Iron-restricted erythropoiesis and risk of red blood cell transfusion in the intensive care unit: a prospective observational study.

Intravenous (IV) iron can decrease transfusion requirements in selected patients with low, normal and moderately elevated ferritin. Whether the syndrome of iron-restricted erythropoiesis (IRE), diagnosed by iron studies, identifies critically ill patients at risk for subsequent red blood cell (RBC) transfusion, and hence, provides a simple method to determine response to IV iron therapy, is uncertain. We aimed to describe the characteristics of patients with IRE on admission to intensive care and determine the optimal variables to identify patients at risk of RBC transfusion who may benefit from early administration of IV iron.

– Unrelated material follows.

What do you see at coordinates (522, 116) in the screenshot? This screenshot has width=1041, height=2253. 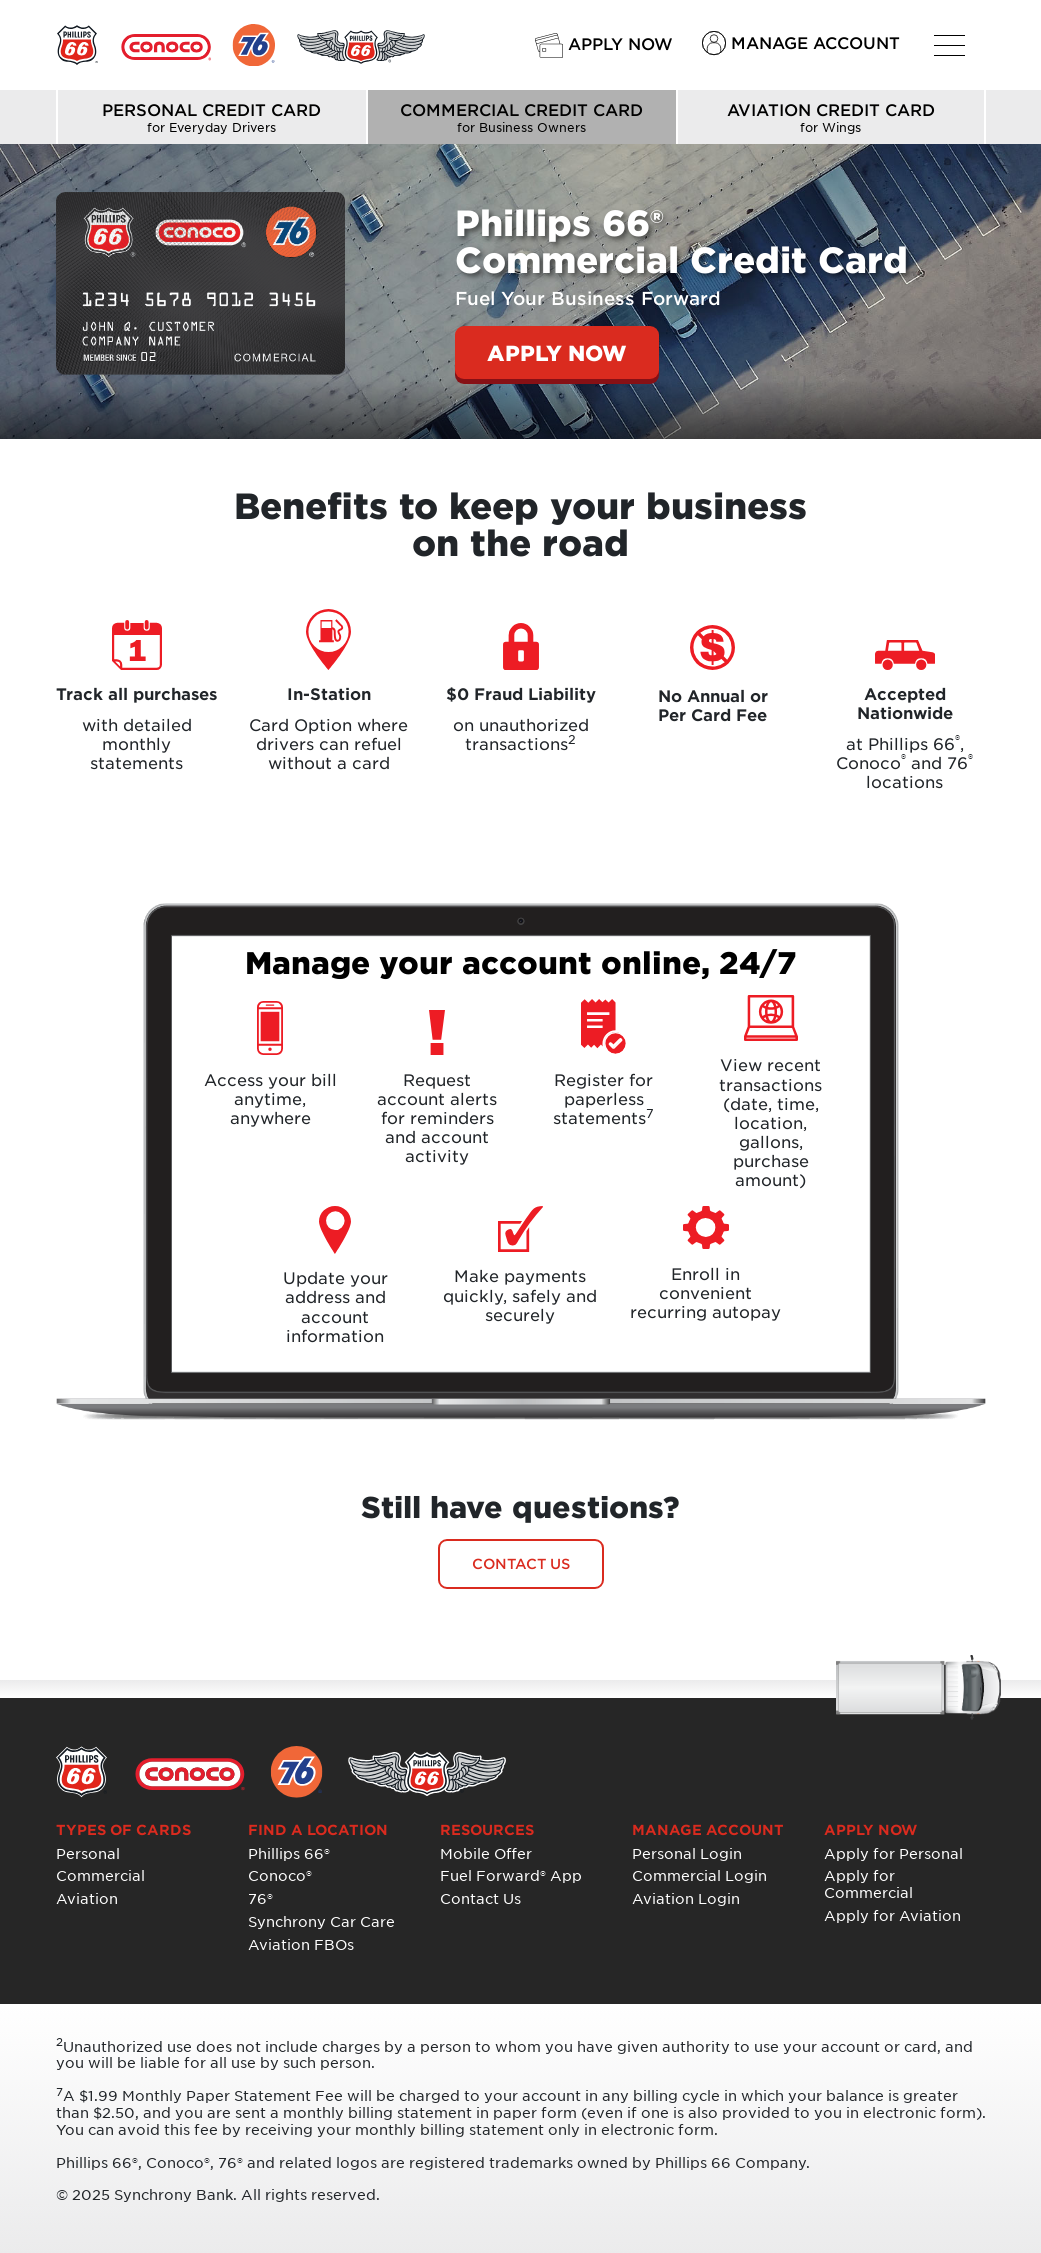 I see `COMMERCIAL CREDIT CARD` at bounding box center [522, 116].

The study included 201 consecutive ICU admissions from a single 23-bed combined medical/surgical ICU. The prevalence of IRE on admission to ICU, defined according to ferritin <300 µg/l and transferrin saturation <20%, was 26.2% (95% CI 19.9 to 32.4). The proportion of patients with IRE subsequently receiving RBC transfusion was significantly lower than the proportion of patients without IRE receiving RBC transfusion (absolute mean difference 18.9% [95% CI 4.7 to 33.1, P <0.001]). IRE was not independently associated with risk of transfusion on multivariate analysis, however, a prognostic model with three risk factors (RBC transfusion prior to ICU admission, Hb <100 g/l and ICU length of stay >3 days), had good discrimination and calibration for predicting transfusion (receiver operator curve area under the curve 0.87 [95% CI 0.79 to 0.94, P=0.88], Hosmer-Lemeshow 6.21; P=0.1). Excluding iron overload and using simple prognostic criteria to identify patients at high risk of RBC transfusion may be a preferable strategy for identifying critically ill patients who may benefit from IV iron.